Scenario: using winbindd to manage a machine account against a Windows AD server.
In busy AD deployments, it can take over 20 seconds for an AD server to respond to the NetrServerPasswordSet2 netlogon message for changing the machine account password.
In winbindd, NT_STATUS_IO_TIMEOUT fires after exactly 10 seconds.
This ends up with an inconsistent state: winbindd does not update its local password, but the AD server has updated its copy. So future preauthentication attempts fail.
The simplest solution to this issue is to have a longer timeout (30 seconds?).
However, there is also a more complex and potentially more robust solution. Windows clients do not have this issue against the same AD server, despite the long NetrServerPasswordSet2 response. One reason for this is (I believe) that they update the local machine account password immediately, rather than waiting for the AD server's response. If the new password fails on the next preauthentication attempt, it reverts to using the previous password.

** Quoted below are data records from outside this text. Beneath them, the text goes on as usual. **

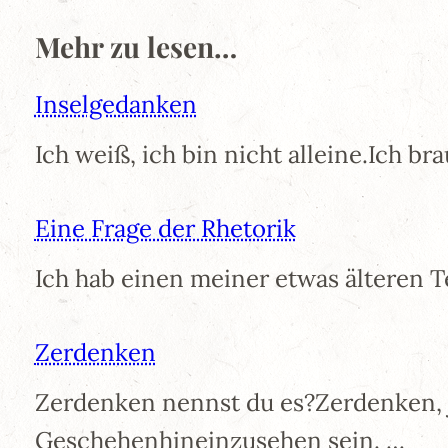
Mehr zu lesen…
Inselgedanken
Ich weiß, ich bin nicht alleine.Ich b
Eine Frage der Rhetorik
Ich hab einen meiner etwas älteren 
Zerdenken
Zerdenken nennst du es?Zerdenken,
Geschehenhineinzusehen sein. …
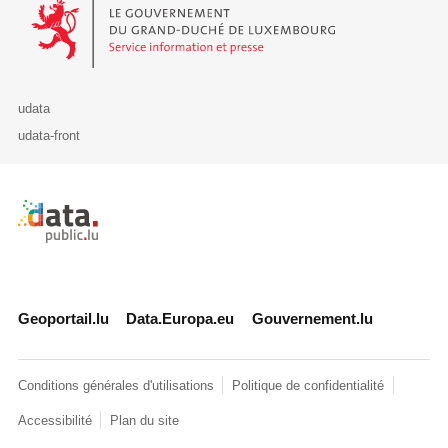
Le Gouvernement du Grand-Duché de Luxembourg - Service Informa
udata
udata-front
Retour à l'accueil de data.public.lu
Geoportail.lu
Data.Europa.eu
Gouvernement.lu
Conditions générales d'utilisations
Politique de confidentialité
Accessibilité
Plan du site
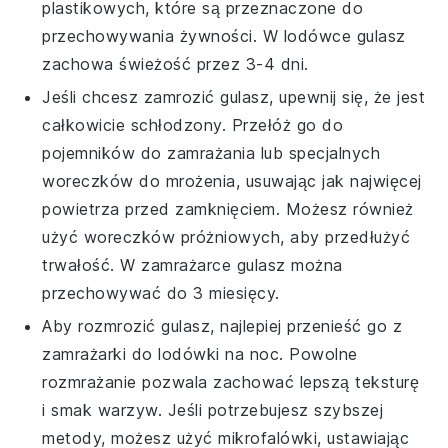
plastikowych, które są przeznaczone do
przechowywania żywności. W lodówce gulasz
zachowa świeżość przez 3-4 dni.
Jeśli chcesz zamrozić
gulasz
, upewnij się, że jest
całkowicie schłodzony. Przełóż go do
pojemników do zamrażania lub specjalnych
woreczków do mrożenia, usuwając jak najwięcej
powietrza przed zamknięciem. Możesz również
użyć woreczków próżniowych, aby przedłużyć
trwałość. W zamrażarce gulasz można
przechowywać do 3 miesięcy.
Aby rozmrozić
gulasz
, najlepiej przenieść go z
zamrażarki do lodówki na noc. Powolne
rozmrażanie pozwala zachować lepszą teksturę
i smak warzyw. Jeśli potrzebujesz szybszej
metody, możesz użyć mikrofalówki, ustawiając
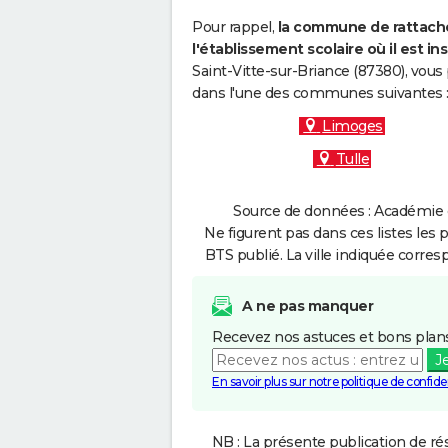
Pour rappel,
la commune de rattache
l'établissement scolaire où il est ins
Saint-Vitte-sur-Briance (87380), vous
dans l'une des communes suivantes 
Limoges
Tulle
Source de données : Académie d
Ne figurent pas dans ces listes les 
BTS publié. La ville indiquée corres
A ne pas manquer
Recevez nos astuces et bons plans
J
En savoir plus sur notre politique de confiden
NB : La présente publication de rés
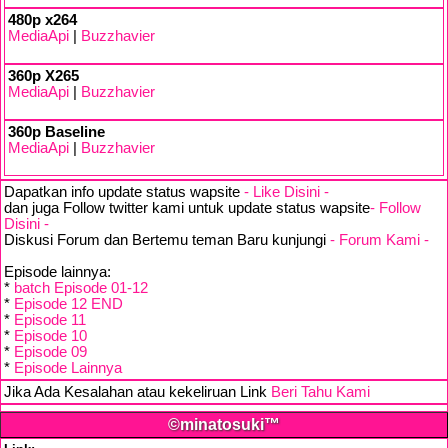
480p x264
MediaApi
|
Buzzhavier
360p X265
MediaApi
|
Buzzhavier
360p Baseline
MediaApi
|
Buzzhavier
Dapatkan info update status wapsite
- Like Disini -
dan juga Follow twitter kami untuk update status wapsite
- Follow
Disini -
Diskusi Forum dan Bertemu teman Baru kunjungi
- Forum Kami -
Episode lainnya:
*
batch Episode 01-12
*
Episode 12 END
*
Episode 11
*
Episode 10
*
Episode 09
*
Episode Lainnya
Jika Ada Kesalahan atau kekeliruan Link
Beri Tahu Kami
©minatosuki™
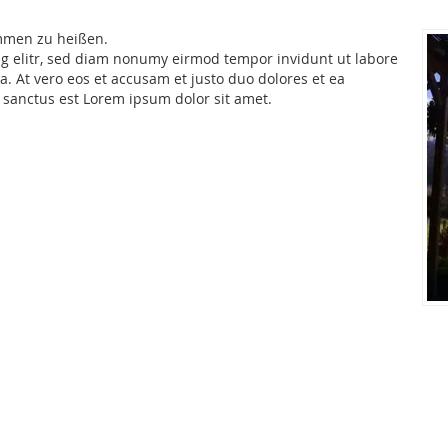
ommen zu heißen.
ng elitr, sed diam nonumy eirmod tempor invidunt ut labore
. At vero eos et accusam et justo duo dolores et ea
 sanctus est Lorem ipsum dolor sit amet.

Given that winbindd stores both the current and past password, could it behave in this way instead? i.e. update its local password on sending the request, and try both when it is next required (falling back to the previous password if necessary).
Windows also uses the old password for an hour or so,
I think winbindd should do the same. This way it works
without having to care about replication latency.
In other places we use a timeout of 35 senconds,
I think we should also use that here.
This is fixed with commit b9a15f1bfad30a824f9ec87bc9f7c65adf50dae0
in 4.0 and master.
A similar problem exists during net ads join. The timeout there also needs to be increased. I already have a patch for this, not sure if it already landed in master.
See 9755541ed156d71df98607375ee3b925266c3c74 for the net ads join piece.
Created attachment 9205 [details]
Patches for v3-6-test
Pushed to v3-6-test.
Closing out bug report.